I’d rather prefer two studies with 0.05% on the same claim by different scientifists to one study with 0.005%. Proving replicable of scientific studies with actually replicating them is better than going for a even lower p value.
- gwern Dec 26, 2012, 8:06 PM
  7 points
  Parent
  
  I’d rather prefer two studies with 0.05% on the same claim by different scientifists to one study with 0.005%.
  
  I wouldn’t. Two studies opens the door to publication bias concerns and muddles the ‘replication’: rarely do people do a straight replication.
  
  From Nickerson in http://lesswrong.com/lw/g13/against_nhst/
  
  Experiments that are literal replications of previously published experiments are very seldom published—I do not believe I have ever seen one. Others who have done systematic searches for examples of them confirm that they are rare (Mahoney, 1976; Sterling, 1959)....PhD committees generally expect more from dissertations than the replication of someone else’s findings. Evidence suggests that manuscripts that report only replication experiments are likely to get negative reactions from journal reviewers and editors alike (Neuliep & Crandall, 1990, 1993)
  - Eliezer Yudkowsky Dec 27, 2012, 2:20 AM
    4 points
    Parent
    
    I wouldn’t. Two studies opens the door to publication bias concerns
    
    Agreed. It’s much easier for a false effect to garner two ‘statistically significant’ studies with p < .05 than to gain one statistically significant study with p < .005 (though you really want p < .0001).

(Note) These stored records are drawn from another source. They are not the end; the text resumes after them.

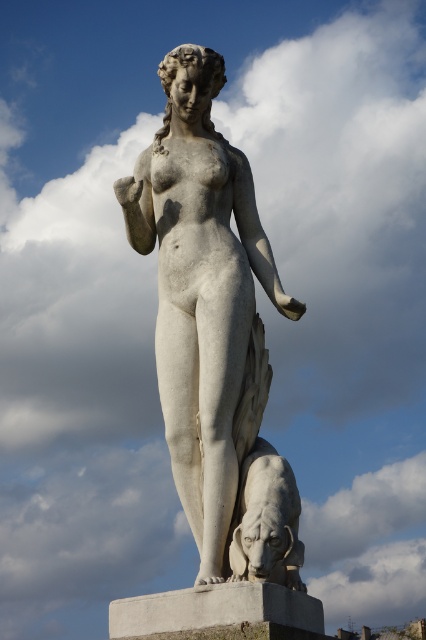 Looking at this image, who is more distant from viewer, (x=259, y=376) or (x=287, y=486)?

The point (x=259, y=376) is behind.

Who is lower down, white marble statue at center or white marble lion at lower center?

white marble lion at lower center is below.

Is point (178, 115) less distant than point (293, 584)?

That is False.

This screenshot has width=426, height=640. In order to click on white marble statue at center in this screenshot , I will do `click(213, 330)`. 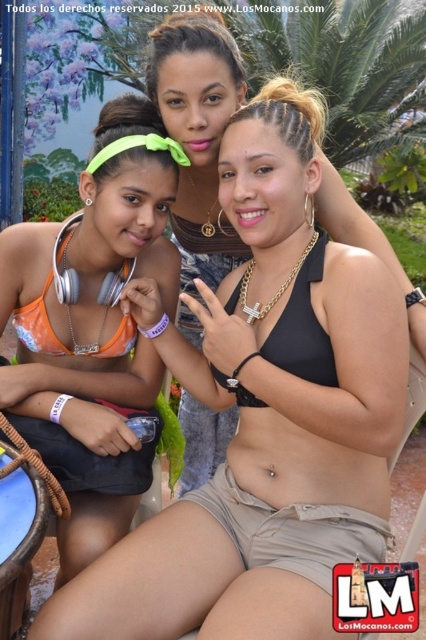 Question: Among these points, which one is farthest from the camera?

Choices:
 (A) click(215, 90)
 (B) click(161, 292)

Answer: (B)

Question: Can you confirm if orange fabric bikini top at left is positioned above black matte bikini top at center?

Choices:
 (A) no
 (B) yes

Answer: (A)

Question: Is orange fabric bikini top at left to the left of black matte bikini top at center from the viewer's perspective?

Choices:
 (A) no
 (B) yes

Answer: (B)

Question: Does orange fabric bikini top at left have a greater width compared to black matte bikini top at center?

Choices:
 (A) no
 (B) yes

Answer: (B) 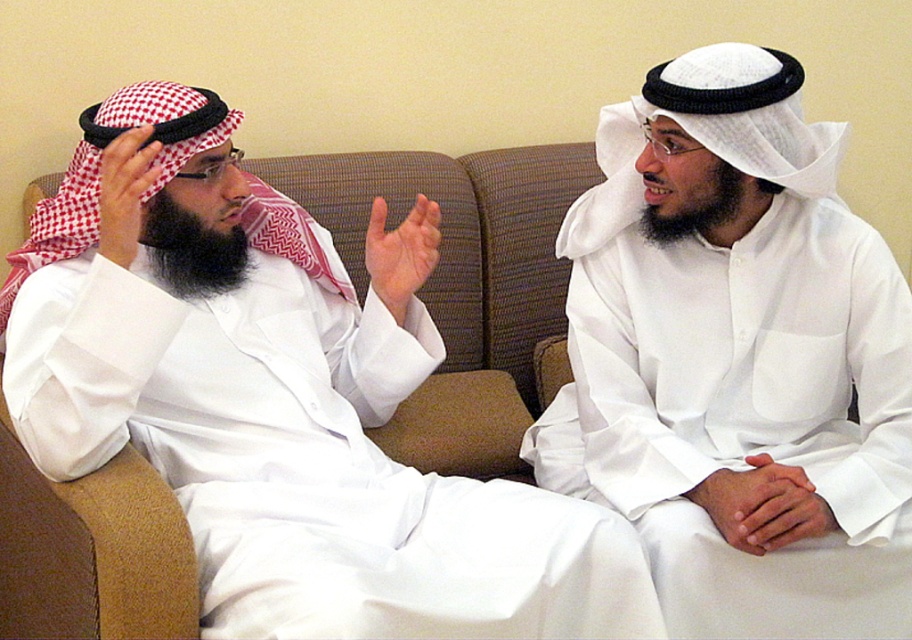 Question: Does white matte/soft fabric at left appear on the right side of smooth white hands at center?

Choices:
 (A) no
 (B) yes

Answer: (A)

Question: Is smooth white hands at center wider than matte white hand at center?

Choices:
 (A) no
 (B) yes

Answer: (B)

Question: Which object is farther from the camera taking this photo?

Choices:
 (A) white checkered cloth at upper left
 (B) white matte/soft fabric at left
 (C) matte white hand at center

Answer: (C)

Question: Can you confirm if smooth white hands at center is positioned to the right of white checkered cloth at upper left?

Choices:
 (A) yes
 (B) no

Answer: (A)

Question: Which of these objects is positioned closest to the white matte/soft fabric at left?

Choices:
 (A) matte white hand at center
 (B) smooth white hands at center

Answer: (A)

Question: Which object appears closest to the camera in this image?

Choices:
 (A) white matte/soft fabric at left
 (B) matte white hand at center
 (C) white checkered cloth at upper left

Answer: (A) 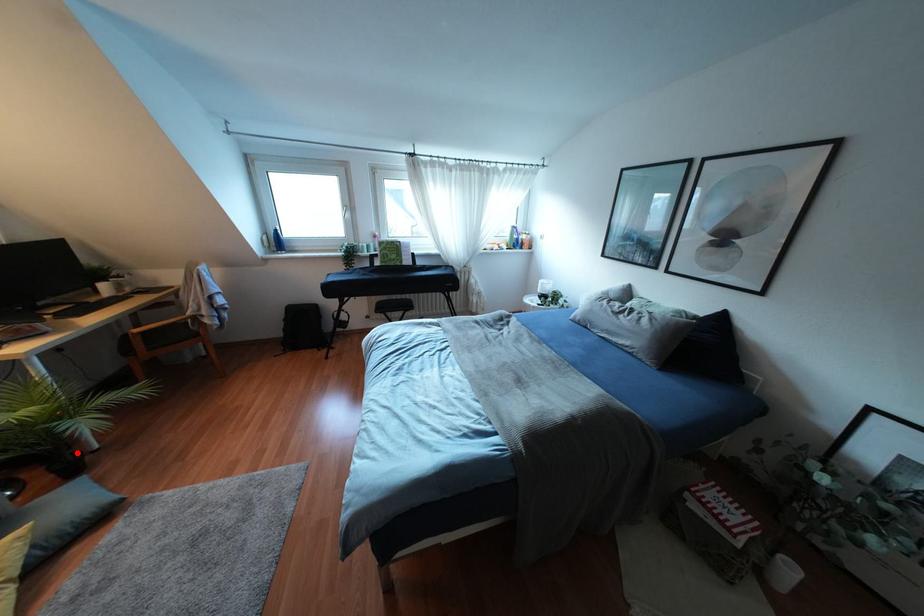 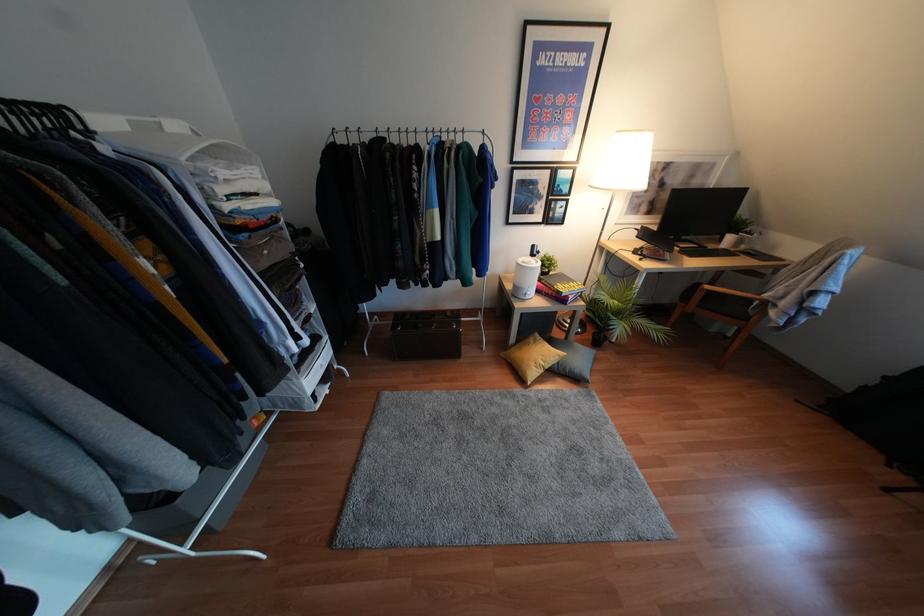 Question: A red point is marked in image1. In image2, is the corresponding 3D point closer to the camera or farther? Reply with the corresponding letter.

Choices:
 (A) The corresponding 3D point is closer.
 (B) The corresponding 3D point is farther.

Answer: (A) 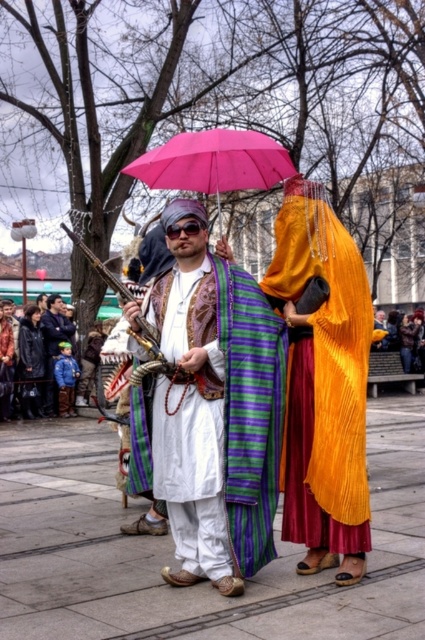 Does smooth concrete pavement at center have a greater width compared to matte purple striped robe at center?

Yes.

Does smooth concrete pavement at center have a greater height compared to matte purple striped robe at center?

No.

Which is in front, point (138, 502) or point (241, 397)?

Point (241, 397)

At what (x,y) coordinates should I click in order to perform the action: click on smooth concrete pavement at center. Please return your answer as a coordinate pair (x, y). Looking at the image, I should click on (172, 548).

This screenshot has height=640, width=425. Identify the location of matte purple striped robe at center. (215, 408).

Does matte purple striped robe at center come in front of blue denim jacket at lower left?

That is True.

Measure the distance between point (x=153, y=314) and camera.

Point (x=153, y=314) and camera are 11.83 meters apart from each other.

Find the location of `matte purple striped robe at center`. matte purple striped robe at center is located at coordinates (215, 408).

Is blue denim jacket at lower left closer to the viewer compared to leather jacket at center?

Yes, it is.

Is blue denim jacket at lower left further to the viewer compared to leather jacket at center?

No, it is not.

Is point (51, 296) farther from viewer compared to point (405, 339)?

No, it is not.

Find the location of a particular element. blue denim jacket at lower left is located at coordinates (53, 344). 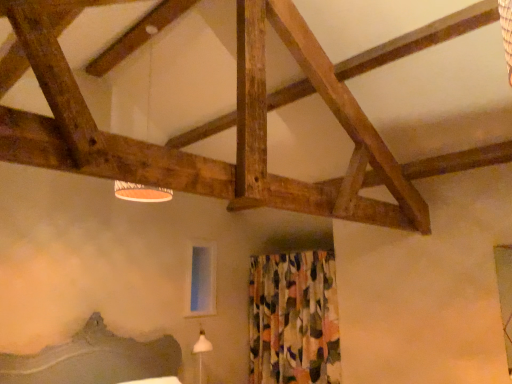 Identify the location of transparent glass window screen at center. (201, 280).

What is the approximate width of white fabric lampshade at upper center?

white fabric lampshade at upper center is 16.93 inches wide.

This screenshot has height=384, width=512. I want to click on floral fabric curtain at center, so click(x=294, y=319).

Describe the element at coordinates (294, 319) in the screenshot. This screenshot has height=384, width=512. I see `floral fabric curtain at center` at that location.

Find the location of a particular element. Image resolution: width=512 pixels, height=384 pixels. transparent glass window screen at center is located at coordinates (201, 280).

Is floral fabric curtain at center surrounding transparent glass window screen at center?

No, transparent glass window screen at center is not inside floral fabric curtain at center.

Which of these two, floral fabric curtain at center or transparent glass window screen at center, is wider?

floral fabric curtain at center is wider.

Which of these two, floral fabric curtain at center or transparent glass window screen at center, stands shorter?

transparent glass window screen at center.

Consider the image. Are transparent glass window screen at center and white fabric lampshade at upper center making contact?

No, transparent glass window screen at center is not beside white fabric lampshade at upper center.

From the image's perspective, who appears lower, transparent glass window screen at center or white fabric lampshade at upper center?

transparent glass window screen at center is shown below in the image.

From a real-world perspective, is transparent glass window screen at center over white fabric lampshade at upper center?

No, from a real-world perspective, transparent glass window screen at center is not above white fabric lampshade at upper center.

Is transparent glass window screen at center aimed at white fabric lampshade at upper center?

No.

From the image's perspective, which is above, floral fabric curtain at center or white fabric lampshade at upper center?

white fabric lampshade at upper center appears higher in the image.

Can you confirm if floral fabric curtain at center is wider than white fabric lampshade at upper center?

No.

Considering the positions of objects floral fabric curtain at center and white fabric lampshade at upper center in the image provided, who is more to the right, floral fabric curtain at center or white fabric lampshade at upper center?

From the viewer's perspective, floral fabric curtain at center appears more on the right side.

This screenshot has width=512, height=384. I want to click on lamp above the floral fabric curtain at center (from the image's perspective), so click(141, 192).

Is point (207, 248) closer to viewer compared to point (296, 367)?

No, (207, 248) is behind (296, 367).

Is transparent glass window screen at center placed right next to floral fabric curtain at center?

transparent glass window screen at center is not next to floral fabric curtain at center, and they're not touching.

Where is `window screen above the floral fabric curtain at center (from the image's perspective)`? The width and height of the screenshot is (512, 384). window screen above the floral fabric curtain at center (from the image's perspective) is located at coordinates point(201,280).

How different are the orientations of white fabric lampshade at upper center and floral fabric curtain at center in degrees?

87.9 degrees separate the facing orientations of white fabric lampshade at upper center and floral fabric curtain at center.

From a real-world perspective, which is physically below, white fabric lampshade at upper center or floral fabric curtain at center?

floral fabric curtain at center, from a real-world perspective.

Does white fabric lampshade at upper center have a larger size compared to floral fabric curtain at center?

Actually, white fabric lampshade at upper center might be smaller than floral fabric curtain at center.

Is there a large distance between white fabric lampshade at upper center and floral fabric curtain at center?

white fabric lampshade at upper center is far away from floral fabric curtain at center.

Considering the relative sizes of white fabric lampshade at upper center and transparent glass window screen at center in the image provided, is white fabric lampshade at upper center wider than transparent glass window screen at center?

Correct, the width of white fabric lampshade at upper center exceeds that of transparent glass window screen at center.

In terms of size, does white fabric lampshade at upper center appear bigger or smaller than transparent glass window screen at center?

Considering their sizes, white fabric lampshade at upper center takes up more space than transparent glass window screen at center.

Looking at this image, can you confirm if white fabric lampshade at upper center is taller than transparent glass window screen at center?

Yes.

Identify the location of lamp that appears above the transparent glass window screen at center (from a real-world perspective). (141, 192).

This screenshot has height=384, width=512. I want to click on curtain that appears below the transparent glass window screen at center (from a real-world perspective), so click(294, 319).

Image resolution: width=512 pixels, height=384 pixels. In order to click on window screen on the right side of white fabric lampshade at upper center in this screenshot , I will do `click(201, 280)`.

From the image, which object appears to be farther from transparent glass window screen at center, floral fabric curtain at center or white fabric lampshade at upper center?

Among the two, white fabric lampshade at upper center is located further to transparent glass window screen at center.

Based on their spatial positions, is floral fabric curtain at center or transparent glass window screen at center closer to white fabric lampshade at upper center?

Based on the image, transparent glass window screen at center appears to be nearer to white fabric lampshade at upper center.

Looking at the image, which one is located further to white fabric lampshade at upper center, transparent glass window screen at center or floral fabric curtain at center?

Among the two, floral fabric curtain at center is located further to white fabric lampshade at upper center.

Estimate the real-world distances between objects in this image. Which object is further from floral fabric curtain at center, transparent glass window screen at center or white fabric lampshade at upper center?

The object further to floral fabric curtain at center is white fabric lampshade at upper center.

From the picture: When comparing their distances from transparent glass window screen at center, does white fabric lampshade at upper center or floral fabric curtain at center seem further?

Based on the image, white fabric lampshade at upper center appears to be further to transparent glass window screen at center.

When comparing their distances from floral fabric curtain at center, does white fabric lampshade at upper center or transparent glass window screen at center seem closer?

Among the two, transparent glass window screen at center is located nearer to floral fabric curtain at center.

At what (x,y) coordinates should I click in order to perform the action: click on window screen between white fabric lampshade at upper center and floral fabric curtain at center in the up-down direction. Please return your answer as a coordinate pair (x, y). Looking at the image, I should click on (201, 280).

  - ChristianKl Dec 27, 2012, 4:23 PM
    2 points
    Parent
    
    I wouldn’t. Two studies opens the door to publication bias concerns and muddles the ‘replication’: rarely do people do a straight replication.
    
    If you put the general significance standard at P<0.005 you will even further decrease the amount of straight replications. We need more straight replication instead of less.
    
    A single study can wrong due to systematic bias. One researcher could engage in fraud and therefore get a P<0.005 result. He could also simply be bad at blinding his subjects properly. There are many possible ways to get a P<0.005 result by messing up the underlying science in a way that you can’t see by reading a paper.
    
    Having a second researcher reproduce the effects is vital to know that the first result is not due to some error in the experiment setup of the first study.